With IaaS you have even greater control over resources. With a very small set of API calls to your cloud service you can isolate a server, pull instance metadata, snapshot all storage and memory, change ownership and access rights of the live running instance to the security group, launch analysis tools, and launch a replacement server. It all runs within seconds. One of the most time-consuming security tasks for IT operations can be reduced to a background utility script. This is self-healing infrastructure, with operations and orchestration capabilities to make it reality.

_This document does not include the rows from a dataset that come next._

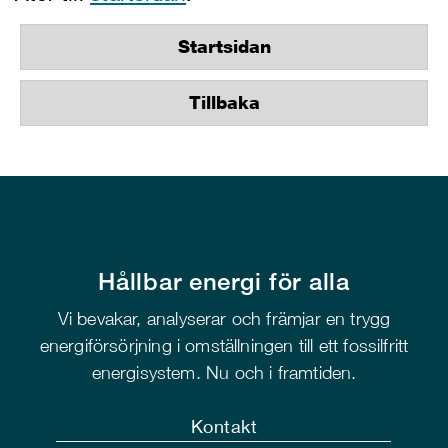
Startsidan
Tillbaka
Hållbar energi för alla
Vi bevakar, analyserar och främjar en trygg
energiförsörjning i omställningen till ett fossilfritt
energisystem. Nu och i framtiden.
Kontakt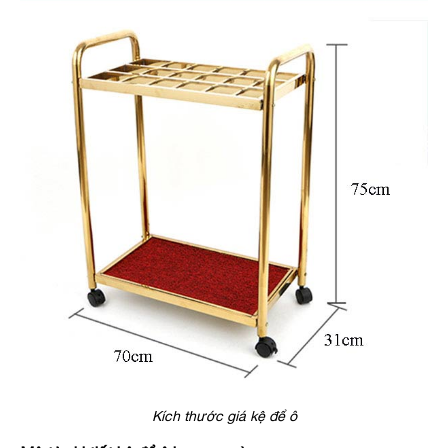
Kích thước giá kệ để ô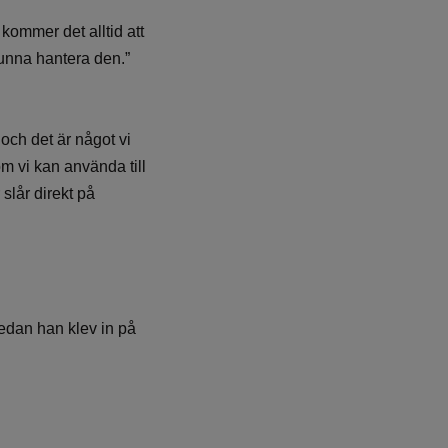
kommer det alltid att
kunna hantera den.”
 och det är något vi
om vi kan använda till
slår direkt på
Sedan han klev in på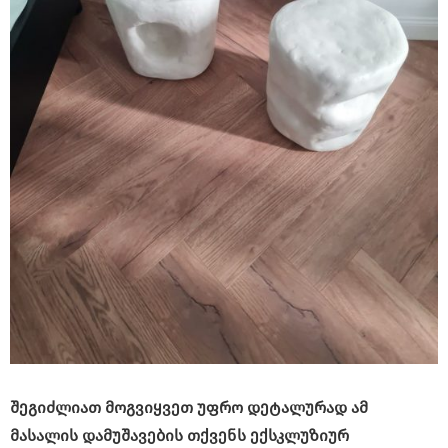
შეგიძლიათ მოგვიყვეთ უფრო დეტალურად ამ
მასალის დამუშავების თქვენს ექსკლუზიურ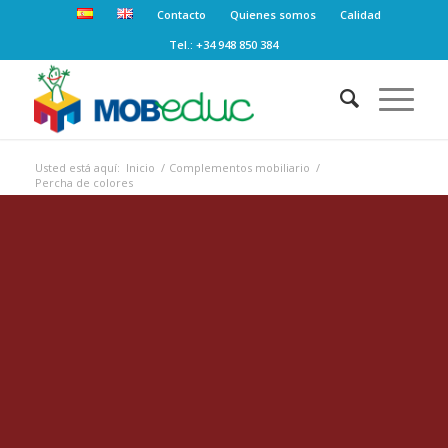
Contacto
Quienes somos
Calidad
Tel.: +34 948 850 384
Usted está aquí:
Inicio
/
Complementos mobiliario
/
Percha de colores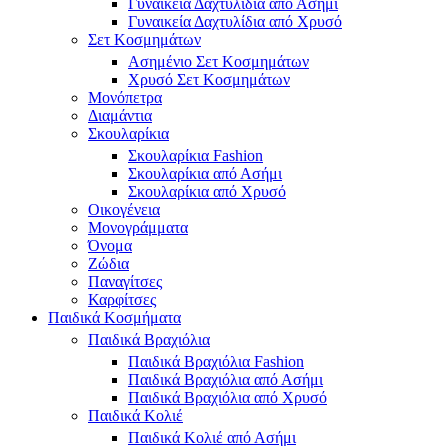
Γυναικεία Δαχτυλίδια από Ασήμι
Γυναικεία Δαχτυλίδια από Χρυσό
Σετ Κοσμημάτων
Ασημένιο Σετ Κοσμημάτων
Χρυσό Σετ Κοσμημάτων
Μονόπετρα
Διαμάντια
Σκουλαρίκια
Σκουλαρίκια Fashion
Σκουλαρίκια από Ασήμι
Σκουλαρίκια από Χρυσό
Οικογένεια
Μονογράμματα
Όνομα
Ζώδια
Παναγίτσες
Καρφίτσες
Παιδικά Κοσμήματα
Παιδικά Βραχιόλια
Παιδικά Βραχιόλια Fashion
Παιδικά Βραχιόλια από Ασήμι
Παιδικά Βραχιόλια από Χρυσό
Παιδικά Κολιέ
Παιδικά Κολιέ από Ασήμι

To achieve fundamentally better security at lower cost, you need to redesign application deployments a bit. Realizing the benefits of Agile cloud operations requires a time investment. You need to understand how cloud services work, and to create automation scripts which embody your processes for automated patch management, secure deployment, and incident response. You will need to move much of your operations to a continuous integration model – code, scripts, and manifests must be automatically assembled; security credentials must be issued; and deployment must become automatic. Hopefully we have made clear that there is considerable overlap between what security teams typically prescribe and how operations teams work. Leveraged properly, these productivity advantages also produce security advantages. The great part is that these features are simply part of the cloud service you are already paying for.
That said, there is still a lot of work to do. To implement segregated application stacks and/or segregated networks, you need to alter your deployment model for applications to leverage granular isolation. To leverage “best of breed” cloud services you will re-architect or even break apart applications into smaller services, each running on the cloud best suited to its task. To take advantage of immutable servers you need to standardize your application configurations, and for Hana on IaaS to script your server startup and configuration processes. To patch with agility you must evolve how you apply and test patches, and your entire patch management process. Most of Operations’ work to support incident response becomes a straightforward script. This will save Operations hours of manual labor – after you script the process and set up connections for Security Operations to receive server images. But over the long term it requires less Operations work, and security is integrated into process.